Vu la décision du président du tribunal désignant M. Sauvageot, premier conseiller, en qualité de juge des référés.
Vu :
- les autres pièces du dossier ;
- la requête enregistrée le 8 septembre 2023 sous le n° 2303599, par laquelle Mme B demande l'annulation de la décision précitée du 22 novembre 2023 ;
- le code de justice administrative.
Considérant ce qui suit :
1. Aux termes de l'article L. 521-1 du code de justice administrative : " Quand une décision administrative, même de rejet, fait l'objet d'une requête en annulation ou en réformation, le juge des référés, saisi d'une demande en ce sens, peut ordonner la suspension de l'exécution de cette décision, ou de certains de ses effets, lorsque l'urgence le justifie et qu'il est fait état d'un moyen propre à créer, en l'état de l'instruction, un doute sérieux quant à la légalité de la décision. Lorsque la suspension est prononcée, il est statué sur la requête en annulation ou en réformation de la décision dans les meilleurs délais. La suspension prend fin au plus tard lorsqu'il est statué sur la requête en annulation ou en réformation de la décision.". En outre, aux termes de l'article L. 522-3 du même code " Lorsque la demande ne présente pas un caractère d'urgence ou lorsqu'il apparaît manifeste, au vu de la demande, que celle-ci ne relève pas de la compétence de la juridiction administrative, qu'elle est irrecevable ou qu'elle est mal fondée, le juge des référés peut la rejeter par une ordonnance motivée sans qu'il y ait lieu d'appliquer les deux premiers alinéas de l'article L. 522-1 ".
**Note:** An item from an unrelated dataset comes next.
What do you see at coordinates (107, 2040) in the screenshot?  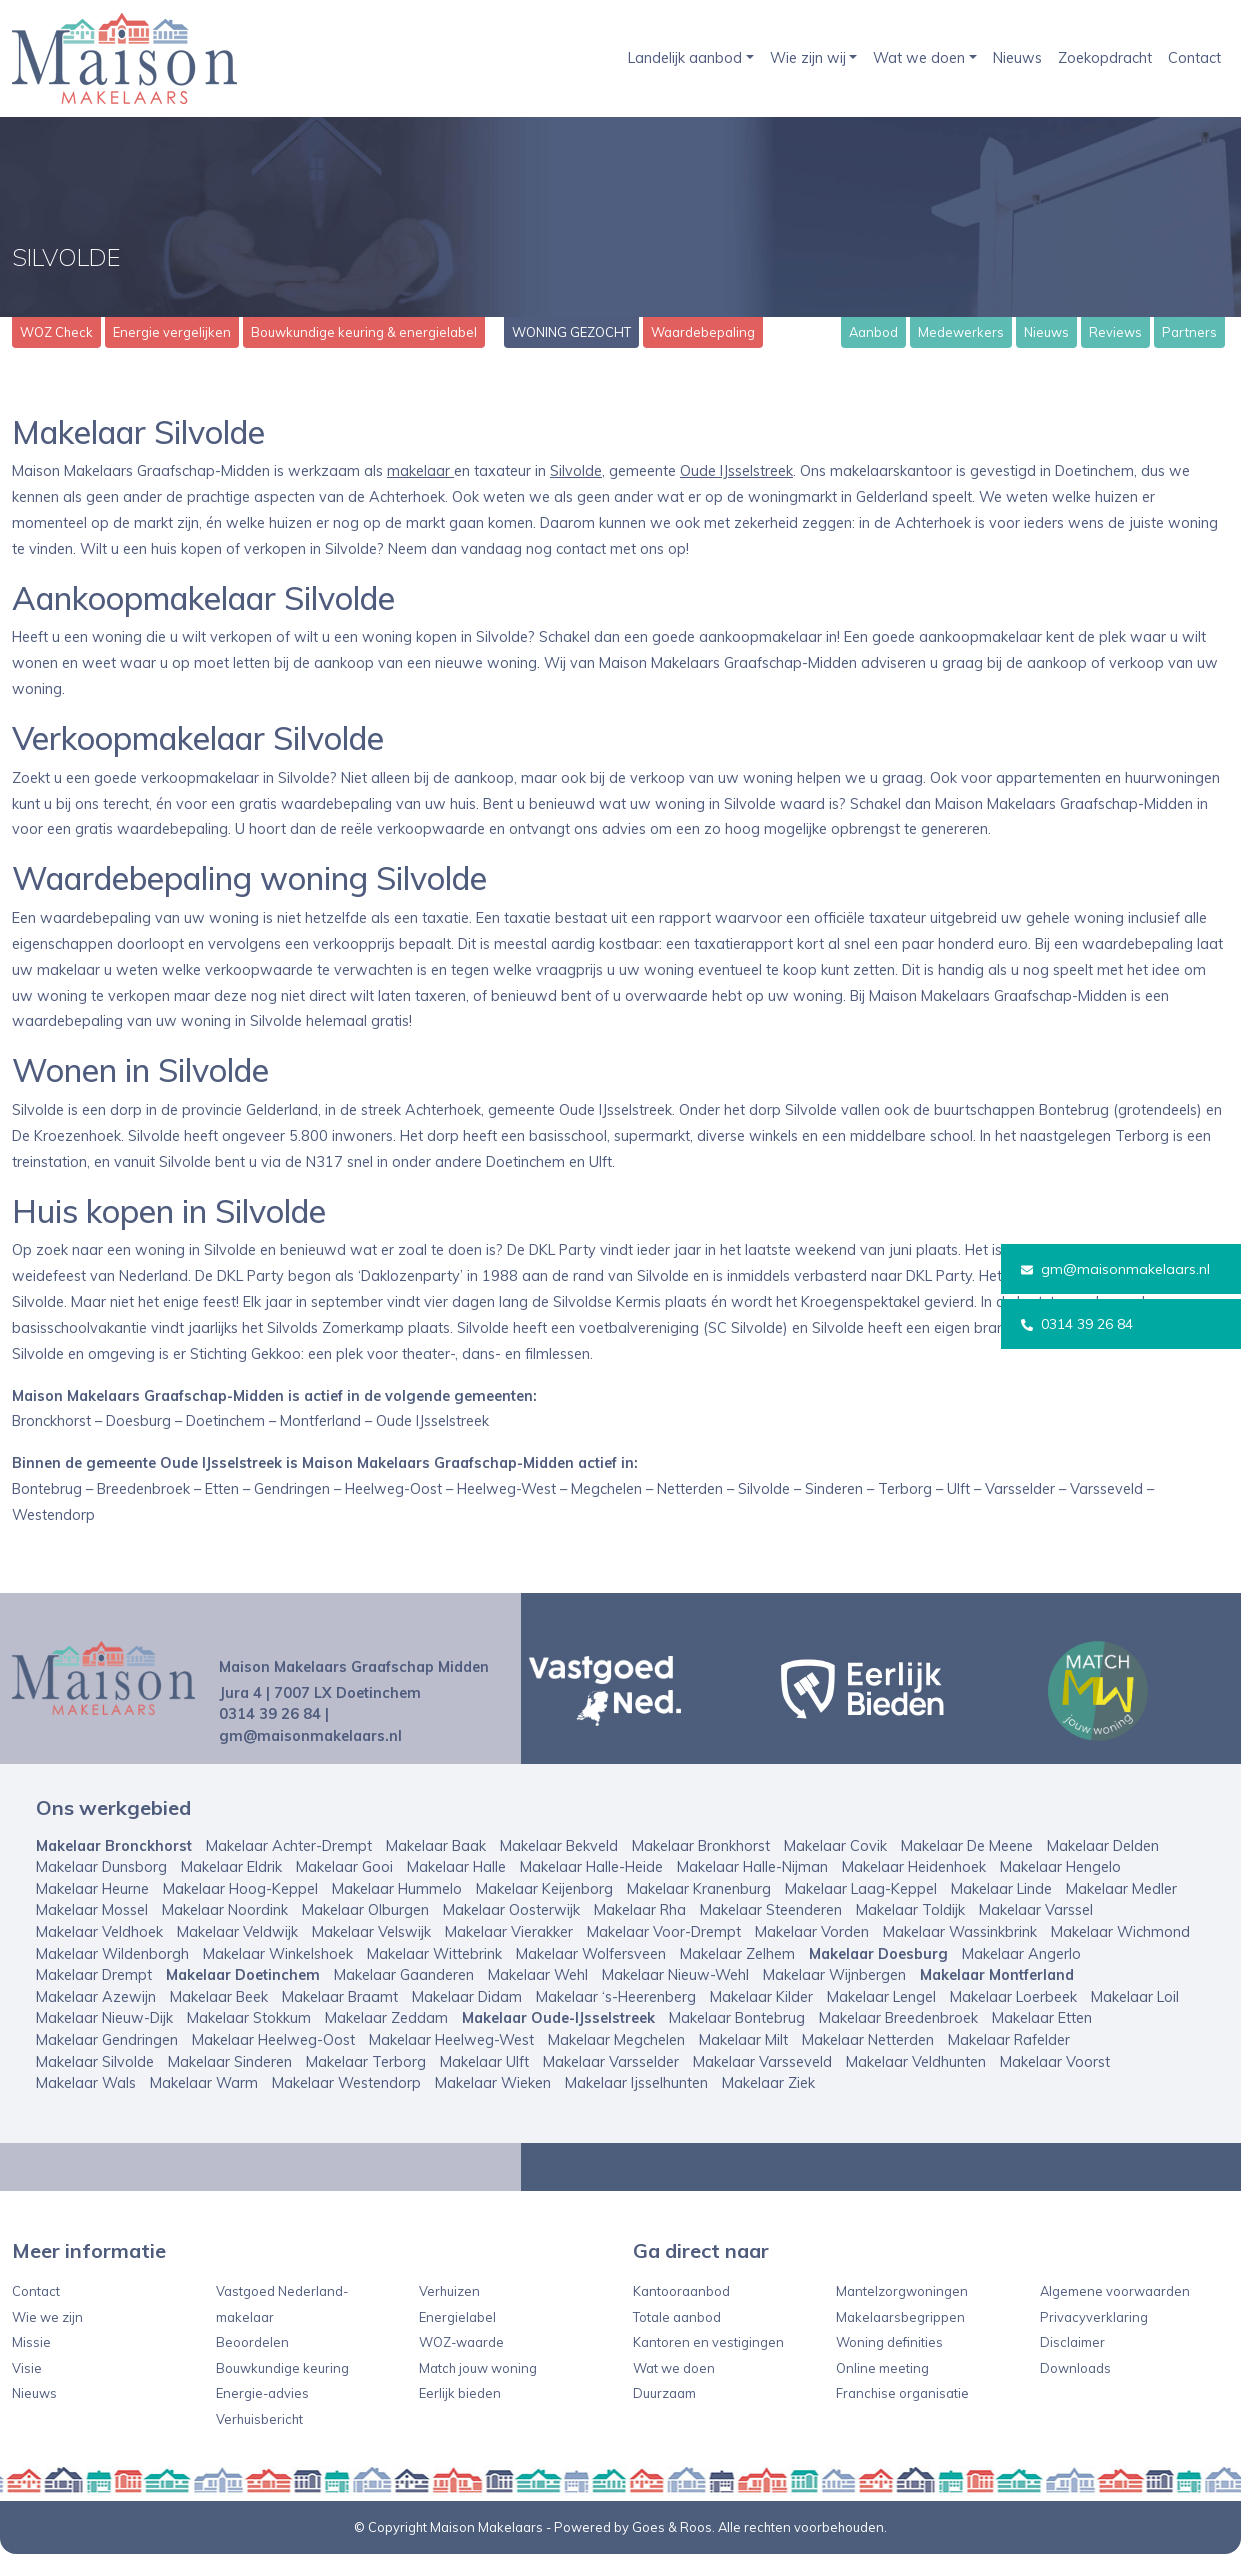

2. L'urgence justifie la suspension de l'exécution d'un acte administratif lorsque celle-ci porte atteinte, de manière suffisamment grave et immédiate, à un intérêt public, à la situation du requérant ou aux intérêts qu'il entend défendre. Il appartient au juge des référés d'apprécier concrètement, compte tenu des justifications fournies par la requérante, si les effets de l'acte contesté sont de nature à caractériser une urgence justifiant que, sans attendre le jugement de la requête au fond, l'exécution de la décision soit suspendue.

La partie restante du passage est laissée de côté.